On a Tuesday midafternoon, people were lined up at The BBQ’s counter, placing their orders. At first glance, we were surprised that so many diners had a yen for barbecue fare after the usual lunch hour.

One bite of our pit-beef sandwich and hickory-smoked chicken, and we knew why. Owners Maurice Bradford Sr. and his son, Marcus Bradford, have brought a delicious taste of the South and added a friendly facade to a bleak block in Baltimore’s Harwood neighborhood.

The family was familiar with the area after operating Max Supply LLC, a lighting company, on Greenmount Avenue for several years. When Maurice Bradford was planning to semi-retire, he decided to pursue his dream of opening a barbecue place, locating it next door to the business.

The easygoing spot, which opened in late May, has a cheery staff and offers tables inside and out. We settled in, enjoying the camaraderie of the other customers, who didn’t mind telling us how much they liked the food.

With its terrific slow-cooked meats and side dishes, The BBQ is a welcome addition to Baltimore’s growing number of barbecue joints.

SCENE & DECOR The eatery projects a hospitable vibe as you approach the front door, with potted greenery and sidewalk tables. Once inside, inhale the enticing barbecue aroma and listen to the cooks engage in lively banter in the open kitchen. A stack of wood hugging one side of the tidy, brick-walled dining room announces the restaurant’s intentions. The space also has several colorful chalkboards with cute line drawings of items like a pig and a slab of ribs. (Maurice Bradford Jr., another family member, who graduated from the Maryland Institute College of Art and lives in Florida, designed the restaurant’s graphics, menu and signage.) The biggest challenge for us was finding one of the scarce menus before we had to place our order.

APPETIZERSNot applicable

ENTREES Like any respectable Baltimorean, we chose the city’s iconic pit-beef sandwich ($6.49). The BBQ’s was a worthy rendition. The meat was tender and juicy. Some diners may quibble about the heavy dose of tangy barbecue sauce on it, but you can ask for unadorned beef if you’d like. There is also a condiment area with horseradish, mayo and other fixings to doctor the sandwich. A side of warm macaroni and cheese ($2.55) was comforting and good. We feasted on a quarter of chicken ($7.50), featuring a plump thigh and leg. We chose the “wet” version, with barbecue sauce, and were happy with the messy result.

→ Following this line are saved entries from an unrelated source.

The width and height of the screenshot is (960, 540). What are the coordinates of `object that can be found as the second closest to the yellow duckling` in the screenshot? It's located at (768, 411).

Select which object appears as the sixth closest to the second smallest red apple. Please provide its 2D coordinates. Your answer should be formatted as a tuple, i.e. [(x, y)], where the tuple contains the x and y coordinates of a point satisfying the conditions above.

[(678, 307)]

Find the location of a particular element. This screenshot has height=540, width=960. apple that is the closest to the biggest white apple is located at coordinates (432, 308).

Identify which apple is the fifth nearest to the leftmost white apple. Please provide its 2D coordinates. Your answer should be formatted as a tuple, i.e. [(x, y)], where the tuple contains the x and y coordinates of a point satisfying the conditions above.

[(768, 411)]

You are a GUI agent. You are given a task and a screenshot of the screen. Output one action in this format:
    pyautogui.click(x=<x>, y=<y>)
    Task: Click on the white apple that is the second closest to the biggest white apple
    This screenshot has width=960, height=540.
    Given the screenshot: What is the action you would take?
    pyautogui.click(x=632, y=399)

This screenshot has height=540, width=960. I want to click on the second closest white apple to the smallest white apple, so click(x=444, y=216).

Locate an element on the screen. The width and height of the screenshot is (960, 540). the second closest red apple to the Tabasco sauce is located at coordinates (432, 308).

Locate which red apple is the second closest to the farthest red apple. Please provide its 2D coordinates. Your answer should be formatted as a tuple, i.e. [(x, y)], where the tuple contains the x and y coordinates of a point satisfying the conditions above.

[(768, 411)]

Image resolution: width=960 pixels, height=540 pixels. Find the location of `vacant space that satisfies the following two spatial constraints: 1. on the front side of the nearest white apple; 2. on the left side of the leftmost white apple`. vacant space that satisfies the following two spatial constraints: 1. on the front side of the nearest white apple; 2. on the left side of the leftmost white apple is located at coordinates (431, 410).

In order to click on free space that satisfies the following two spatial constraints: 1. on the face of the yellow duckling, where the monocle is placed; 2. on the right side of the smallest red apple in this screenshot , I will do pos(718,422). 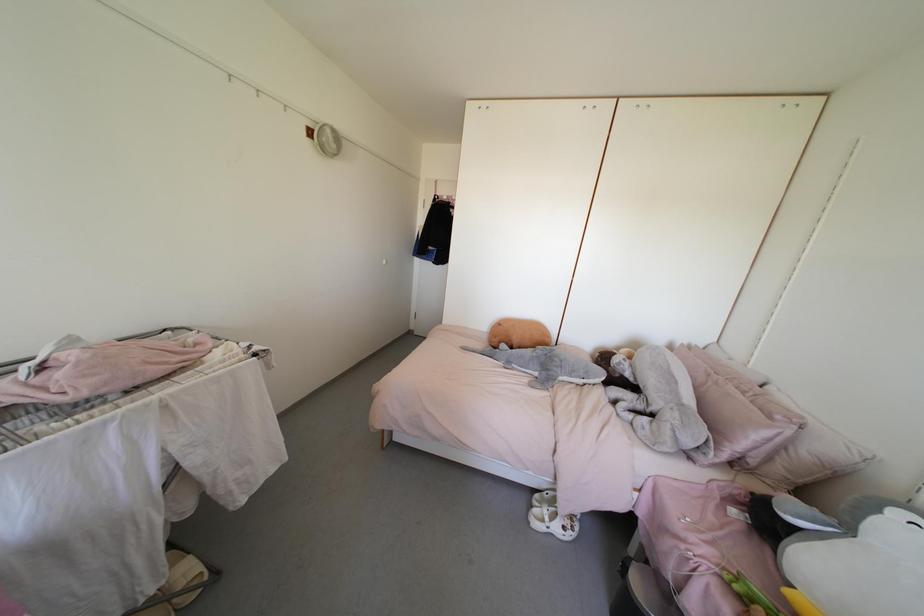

The dish comes with two sides. The baked beans were flavorful but had an overwhelming ratio of liquid to beans. The crunchy cole slaw was freshly made and enjoyable. We’re looking forward to trying the smoked ribs ($9.99 for a half slab plus other choices) on another visit. They’re served wet or dry. If you like cornbread with your meal, it’s extra (95 cents).

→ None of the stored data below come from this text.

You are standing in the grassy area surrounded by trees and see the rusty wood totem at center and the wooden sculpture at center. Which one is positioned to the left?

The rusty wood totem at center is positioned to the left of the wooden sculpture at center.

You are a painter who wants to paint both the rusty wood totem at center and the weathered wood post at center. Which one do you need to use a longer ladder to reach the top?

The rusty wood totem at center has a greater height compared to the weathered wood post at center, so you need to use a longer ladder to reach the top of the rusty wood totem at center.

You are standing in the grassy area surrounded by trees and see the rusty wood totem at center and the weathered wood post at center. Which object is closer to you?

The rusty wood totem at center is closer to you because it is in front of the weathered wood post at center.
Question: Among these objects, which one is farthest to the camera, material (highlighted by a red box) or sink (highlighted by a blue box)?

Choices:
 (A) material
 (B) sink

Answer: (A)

DRINKSYou’ll find the usual array of fountain sodas (medium, $1.89). The half and half (lemonade and iced tea, $2) isn’t listed on the menu. You have to ask for it at the counter. If you’re a sweet-tea fan, you’ll love it. Me? Not so much.

SERVICEThe pleasant staff at the cash registers keeps customers moving without making them feel rushed. You retrieve your food at the counter when your number is called.

DESSERT There were two desserts listed on the menu when we were there. The kitchen was out of the pound cake, but the peach cobbler ($3.75), served warm in a cup, was available. The dough was mushy, but the peaches tasted fresh.